Hypothalamic-pituitary-adrenocortical dysfunction contributes to a complex pathogenesis of rheumatoid arthritis (RA). Decreased production of adrenal androgens and subtle changes in cortisol production has been observed in RA, particularly in female patients with premenopausal onset of the disease. Our study was aimed to investigate (1) adrenocortical function in relation to disease and inflammatory activity and to analyze cortisol bioavailability in RA females.
Materials and methods
Adrenal steroids including free plasma cortisol responses to the low-dose ACTH stimulation test (1 µg Synactheni.v.) were investigated in 23 premenopausal RA and in 15 age- and BMI-matched healthy females. Twelve (N = 12) out of 23 RA patients were on low-dose glucocorticoids (<8.5 mg/day of prednisone or equivalent). When patients were divided into low (disease activity score 28; DAS28≤ 3.2) and moderate to high disease activity (DAS28>3.2) subgroups, glucocorticoid-treated patients comprised 53% and 50% of patients in each of the subgroups. Plasma C-reactive protein, interleukin (IL)-1β, IL-4, IL-6, IL-8, IL-10, IL-17, interferon gamma and tumor necrosis factor alpha concentrations were measured at the baseline.
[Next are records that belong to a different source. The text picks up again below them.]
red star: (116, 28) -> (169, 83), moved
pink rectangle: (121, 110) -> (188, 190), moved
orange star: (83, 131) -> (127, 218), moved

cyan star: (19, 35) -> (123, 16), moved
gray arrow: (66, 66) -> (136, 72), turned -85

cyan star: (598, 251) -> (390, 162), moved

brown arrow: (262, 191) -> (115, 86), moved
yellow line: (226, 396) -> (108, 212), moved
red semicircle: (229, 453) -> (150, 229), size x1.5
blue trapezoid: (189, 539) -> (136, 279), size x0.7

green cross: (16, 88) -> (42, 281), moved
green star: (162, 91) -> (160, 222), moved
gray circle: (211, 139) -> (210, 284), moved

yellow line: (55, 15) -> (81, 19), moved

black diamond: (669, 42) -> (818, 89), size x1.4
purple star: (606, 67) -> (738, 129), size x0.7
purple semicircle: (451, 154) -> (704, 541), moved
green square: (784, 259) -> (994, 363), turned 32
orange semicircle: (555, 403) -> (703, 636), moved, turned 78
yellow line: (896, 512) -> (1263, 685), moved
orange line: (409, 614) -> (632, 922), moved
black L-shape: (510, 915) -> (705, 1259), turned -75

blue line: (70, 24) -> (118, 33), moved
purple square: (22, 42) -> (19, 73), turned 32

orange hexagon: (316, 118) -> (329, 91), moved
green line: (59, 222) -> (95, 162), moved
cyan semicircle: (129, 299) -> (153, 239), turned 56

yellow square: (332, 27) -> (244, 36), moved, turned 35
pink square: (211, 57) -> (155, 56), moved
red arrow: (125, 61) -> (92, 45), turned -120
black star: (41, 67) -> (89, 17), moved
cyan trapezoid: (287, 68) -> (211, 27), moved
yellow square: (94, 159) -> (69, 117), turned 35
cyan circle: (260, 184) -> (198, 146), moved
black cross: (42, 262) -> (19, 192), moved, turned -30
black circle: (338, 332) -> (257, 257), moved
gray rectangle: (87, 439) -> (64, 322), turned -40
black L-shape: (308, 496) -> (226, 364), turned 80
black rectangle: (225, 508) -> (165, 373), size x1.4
RA patients had high C-reactive protein, IL-6, IL-8 and tumor necrosis factor alpha. Patients with DAS28>3.2 had lower (p < 0.05) total plasma cortisol, 17-hydroxyprogesterone, dehydroepiandrosterone and androstenedione responses in the ACTH test compared to healthy controls. Patients with DAS28>3.2 had lower (p < 0.05) dehydroepiandrosterone response in the ACTH test compared to patients with DAS28≤ 3.2. C-reactive protein (CRP), DAS28, and interleukin (IL)-6 negatively correlated with androstenedione response to Synacthen. Responses of all measured adrenal steroids were lower (p < 0.05) in patients on low-dose glucocorticoids compared to healthy controls. RA patients not treated with glucocorticoids had lower total cortisol response (p = 0.038) compared to controls, however, these patients did not differ in free plasma cortisol in the ACTH test.
The present data indicate an association of increased disease activity with a decrease in adrenal androgen-producing zonareticularisin RA. A modest suppression of stimulated cortisol in glucocorticoid-untreated RA patients is not associated with decreased cortisol bioavailability.